We are all going to die. Eventually. That’s a simple fact of life – death and taxes are coming for you. Nothing reminds us of our mortality more clearly than the popular (over 6 million downloads and counting) Japanese mobile game Survive! Mola mola (Apple, Android).
If you haven’t played it before, Survive! Mola mola! is a game about the ocean sunfish, aka mola mola. In the game, you play the role of a random newly hatched ocean sunfish and you try not to die. That’s the game – don’t die. The game has touch and click controls and you try to survive. You feed the fish varying things, unlocking new and larger things to eat as you progress. You go on “adventures,” which are basically different things the mola mola will do in its life. These include encountering fishermen, swim deeper to try to find more food to eat, and trying to shake off parasites. Yet, in the end – death is always imminent. From the time you are in the egg to the time you get out, death is around every corner. Some mola mola do not survive as eggs – each adult female will lay 300,000,000 eggs at a given time. Some mola mola will choke on shrimp shells. Some will run into rocks, not moving out of the way in time. Death is everywhere and the more you learn about the mola mola’s lifespan, the more you see of death.
After you die in the game, you restart as a new fish. This one stronger and healthier than the one before. Less likely to die from the way in which the previous mola mola died, but still readily prone to death. Death is still everywhere, you are just smarter and stronger than the previous fish. Make no mistake – you will still die.
As a human, death is still around every single corner. There are potential muggers. There are diseases. The very air we breath is slowly killing our bodies – as oxygen heavily oxidizes every part of our being weakening it. Cancer is all but certain if you live long enough. Death is imminent and unavoidable. So, what in the world is the point? We’re all going to die, so what are we supposed to do and why are we supposed to do it? Should we fear death?
In the case of the mola mola, the fish doesn’t want to die and obviously tries to avoid it. Sometimes, however, death just happens. They don’t want it to happen, but it does. Sometimes the sight of death causes the mola mola to die. Do they fear it? If they truly feared death would they continue to eat all the things which may eventually kill them? Would they ride head first into human nets because the food looks so delicious? Would they keep diving into the deep knowing it could kill them due to the pressure differences or cold? While they are animals and may not have the same senses we as humans do, they accept a certian level of risk of death knowing that there are still needs which must be met.
In the case of humans we need to ask ourselves – what do we fear? Is death among those things? For many, death is a top fear. They are afraid of the many things which can destroy our frail, human bodies. And let’s be clear – there are a lot of things that can kill us. From falling down a flight of stairs, to a car accident, to a piano falling on your head. Death is all around us as it is with the mola mola, but like the fish we also accept a certain level of risk in life knowing we too have needs which must be met. But, unlike the fish, the fear still can become controlling. It can prevent us from applying to certain jobs. It can prevent us from going on adventures with friends. It can also prevent us from reaching out in faith for missions.
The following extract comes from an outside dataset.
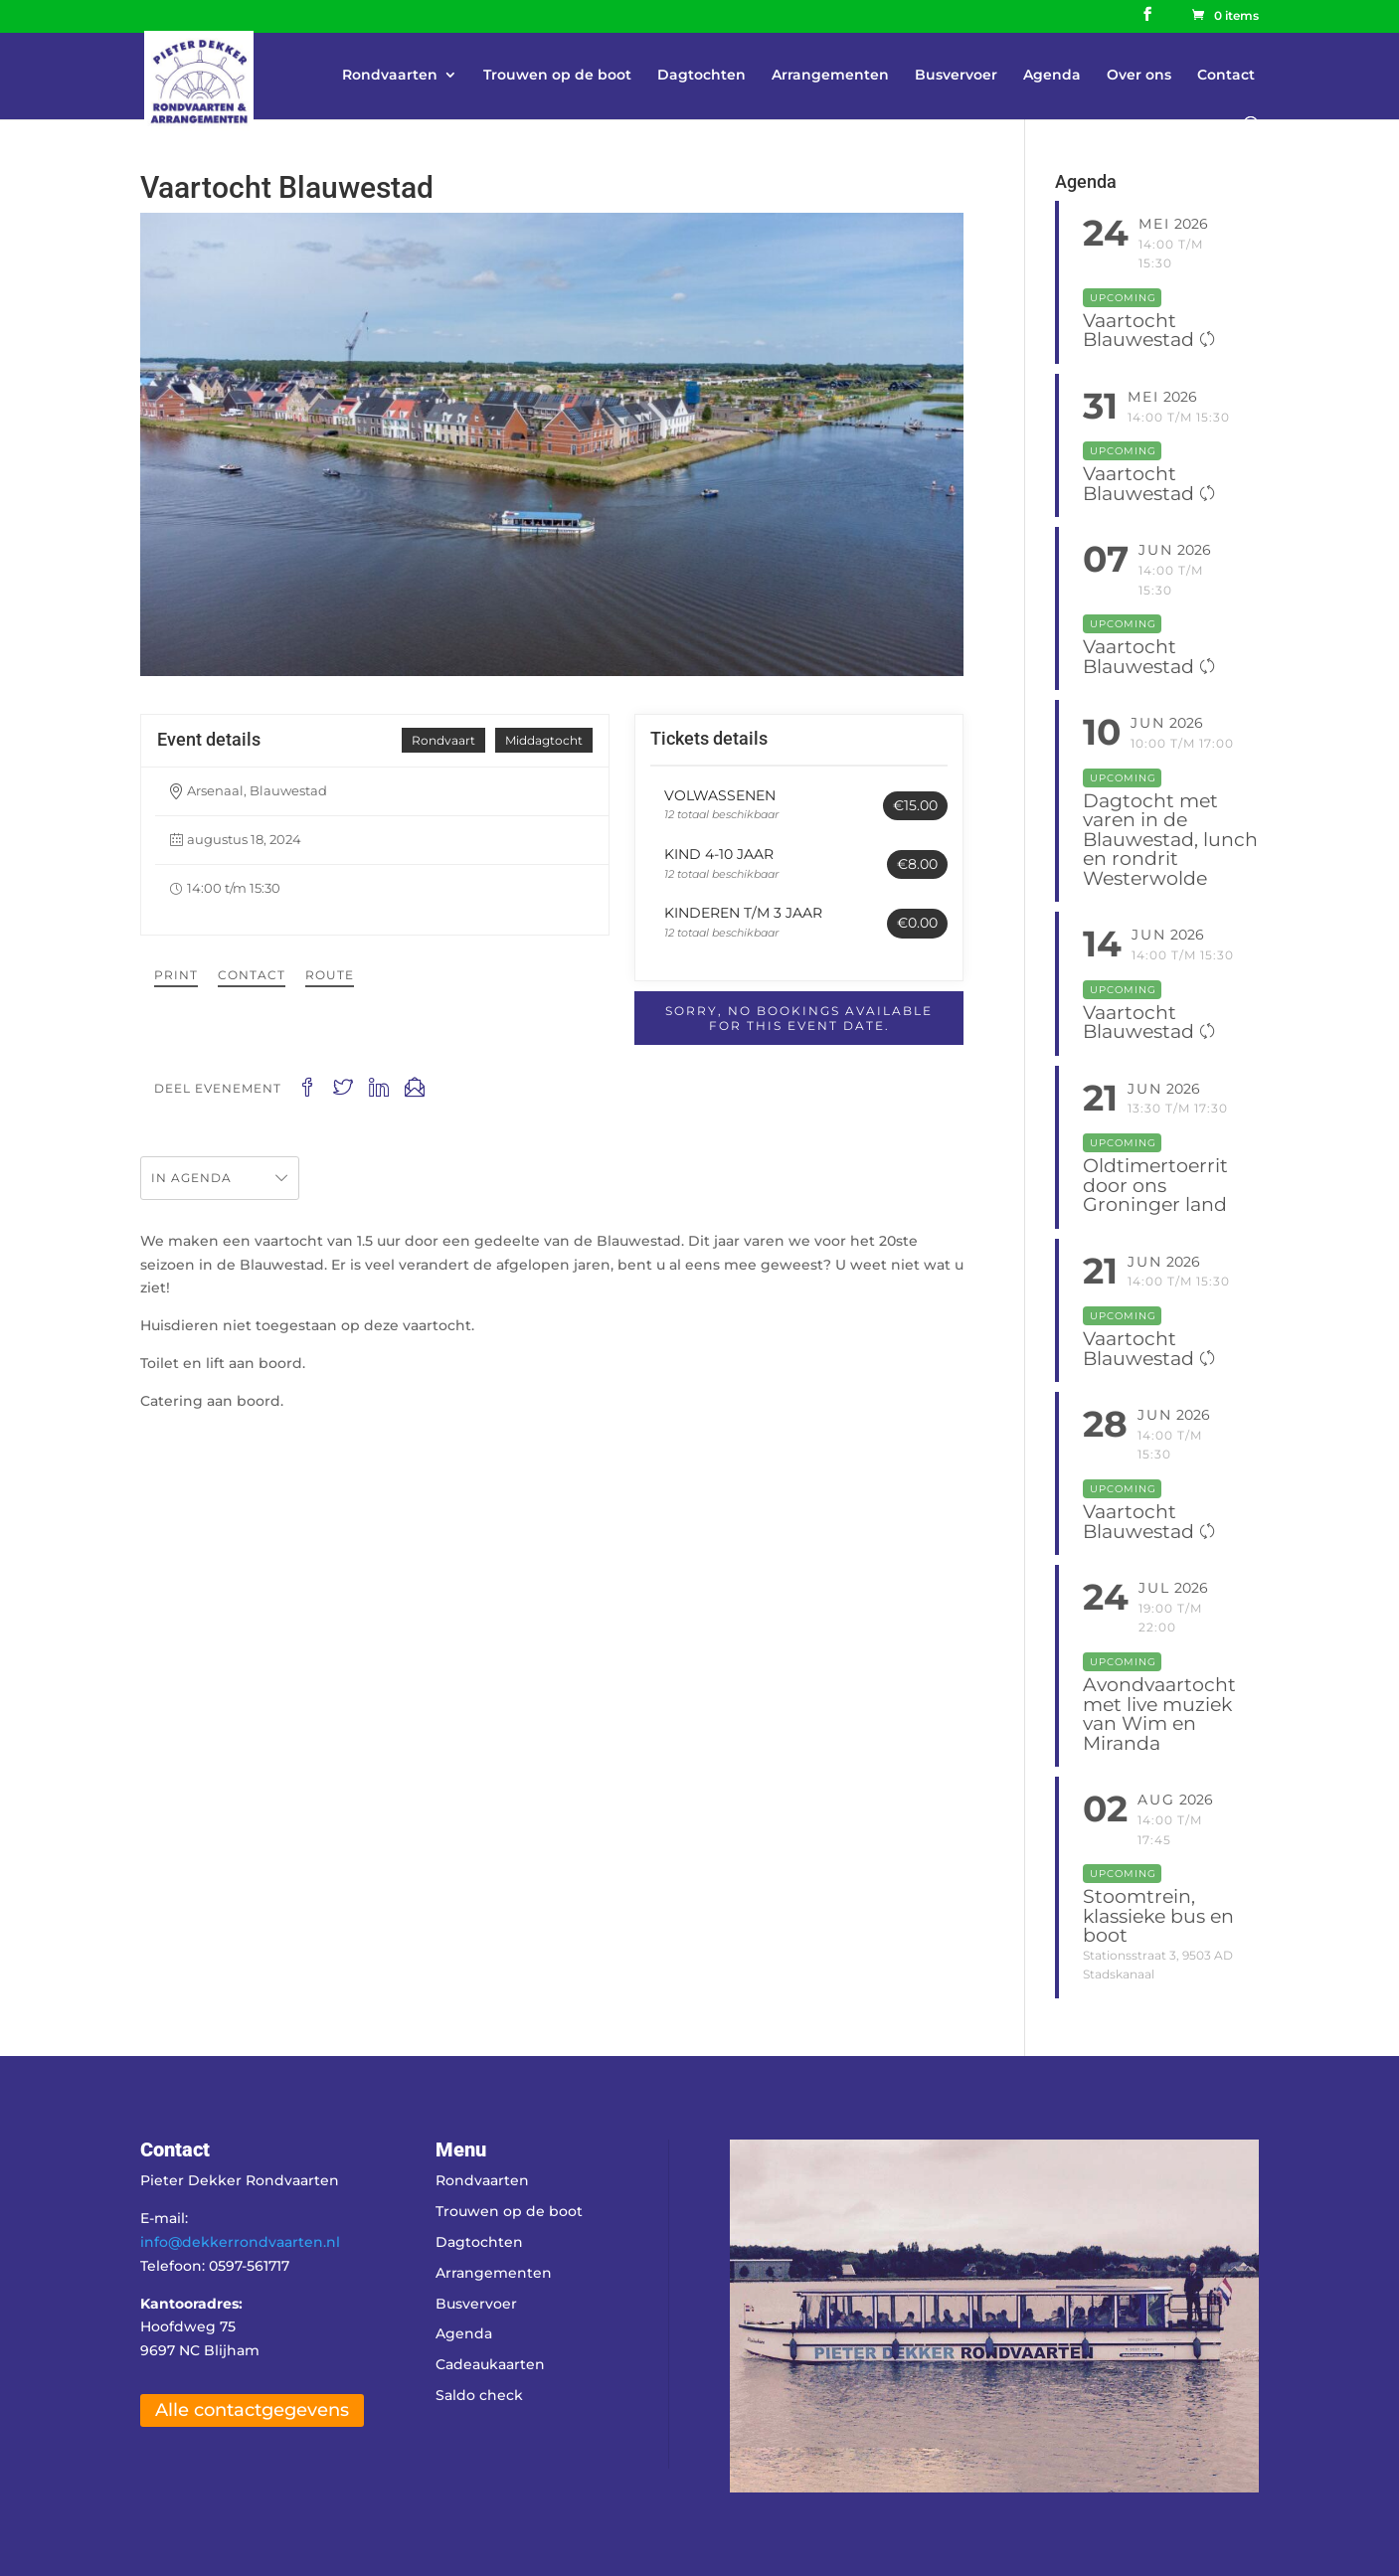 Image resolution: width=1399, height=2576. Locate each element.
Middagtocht (544, 740)
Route (329, 974)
The unknown can be scary, but it’s everywhere. If we lived in bubbles ignoring the unknown forever to avoid death – we’d live as they did in the Dark Ages in Europe. There was no advancement of technology, only spread of disease, pestilence, ignorance, and sorrow.
As a Christian, I should not fear death? Why? Let’s ask the Apostle Paul tell you. In Philippians 1:21-26, Paul tells us about two choices – continuing to live or to die. The choice was not one based out of fear, in Paul’s mind. Dying, to him, was better than living. Why? When we die, we are with Christ. But, he prefers to live now as he can do good work here on Earth spreading the Gospel of Christ. There was no need for him to fear death as he knew his salvation in Christ Jesus was secured. Therefore, what did he have to fear? This knowledge allowed him to live boldly, not fearing death despite its inevitability.
For the Christian, death isn’t so much a thing to fear – but a chance to return home. A chance to be with our maker. The mola mola does not have such hope, but still lives boldly. We should learn to do the same.
Yes, death is around every corner potentially ending this life that we know. Yet, as a Christian I find hope in the faith that this is not the end for me; my story continues in death in Christ.